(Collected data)

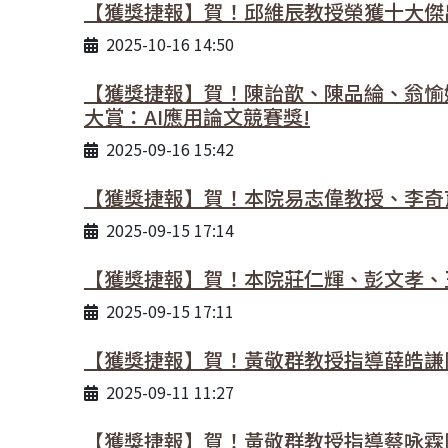
【獲獎捷報】賀！邱維辰教授榮獲十大傑
2025-10-16 14:50
【獲獎捷報】賀！陳詒歆、陳品綸、翁愉
大賞：AI應用論文競賽獎!
2025-09-16 15:42
【獲獎捷報】賀！本院易志偉教授、李奇育教授
2025-09-15 17:14
【獲獎捷報】賀！本院莊仁輝、彭文孝、
2025-09-15 17:11
【獲獎捷報】賀！黃敬群教授指導薛皓謙同學
2025-09-11 11:27
【獲獎捷報】賀！黃敬群教授指導蔡咏霖同學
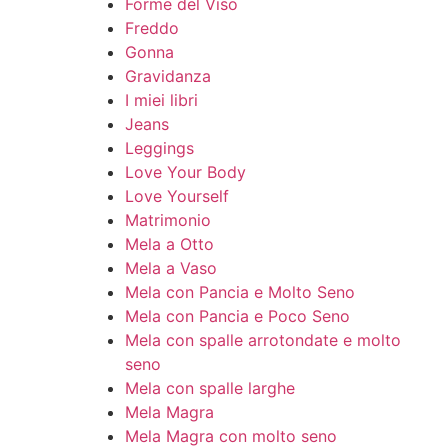
Forme del Viso
Freddo
Gonna
Gravidanza
I miei libri
Jeans
Leggings
Love Your Body
Love Yourself
Matrimonio
Mela a Otto
Mela a Vaso
Mela con Pancia e Molto Seno
Mela con Pancia e Poco Seno
Mela con spalle arrotondate e molto
seno
Mela con spalle larghe
Mela Magra
Mela Magra con molto seno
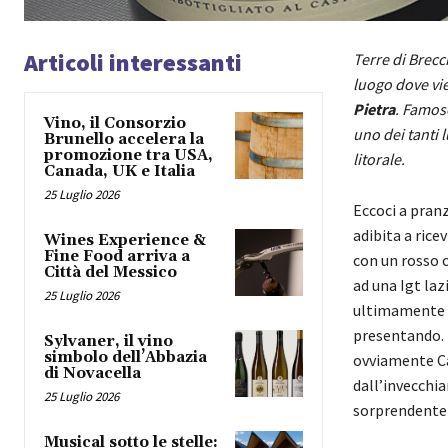
Articoli interessanti
Terre di Brecc
luogo dove vie
Pietra
. Famoso
Vino, il Consorzio
uno dei tanti 
Brunello accelera la
promozione tra USA,
litorale.
Canada, UK e Italia
25 Luglio 2026
Eccoci a pran
adibita a ric
Wines Experience &
Fine Food arriva a
con un rosso c
Città del Messico
ad una Igt la
25 Luglio 2026
ultimamente r
presentando. 
Sylvaner, il vino
simbolo dell’Abbazia
ovviamente Ca
di Novacella
dall’invecchi
25 Luglio 2026
sorprendente 
Musical sotto le stelle:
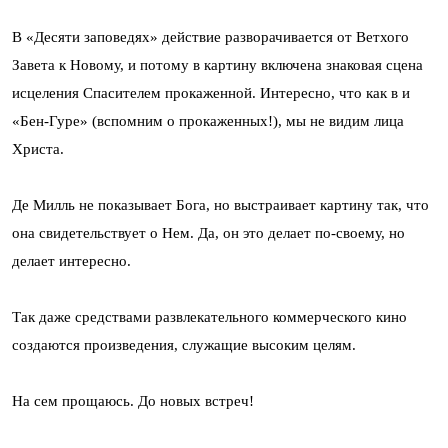
В «Десяти заповедях» действие разворачивается от Ветхого
Завета к Новому, и потому в картину включена знаковая сцена
исцеления Спасителем прокаженной. Интересно, что как в и
«Бен-Гуре» (вспомним о прокаженных!), мы не видим лица
Христа.
Де Милль не показывает Бога, но выстраивает картину так, что
она свидетельствует о Нем. Да, он это делает по-своему, но
делает интересно.
Так даже средствами развлекательного коммерческого кино
создаются произведения, служащие высоким целям.
На сем прощаюсь. До новых встреч!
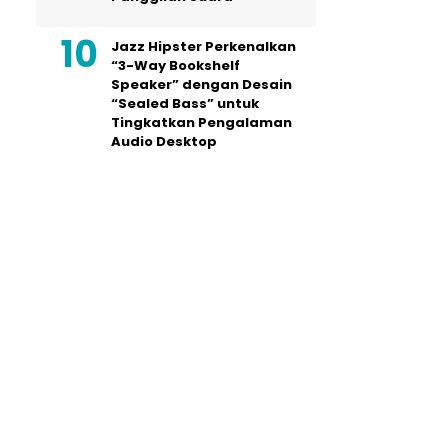
Jazz Hipster Perkenalkan
“3-Way Bookshelf
Speaker” dengan Desain
“Sealed Bass” untuk
Tingkatkan Pengalaman
Audio Desktop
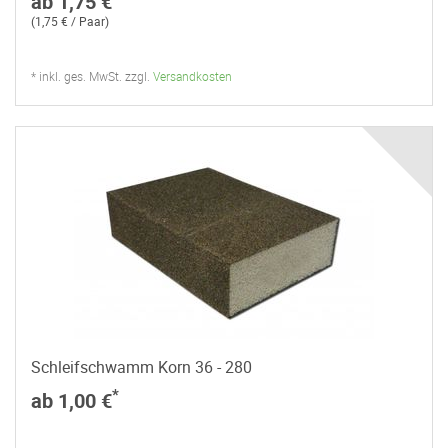
ab 1,75 €
(1,75 € / Paar)
* inkl. ges. MwSt. zzgl.
Versandkosten
Schleifschwamm Korn 36 - 280
*
ab 1,00 €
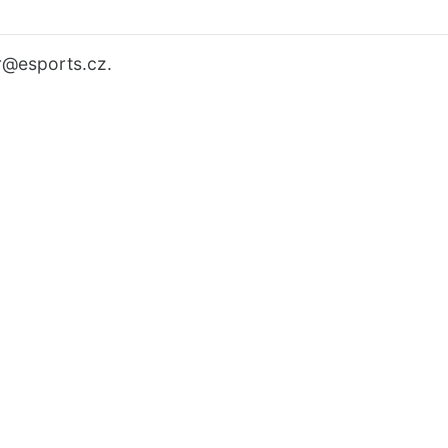
r
@esports.cz.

(REQUIRED WORK)
Every line that contains the string "Magra" should be returned from the data.

(REPLY)
Mela Magra
Mela Magra con molto seno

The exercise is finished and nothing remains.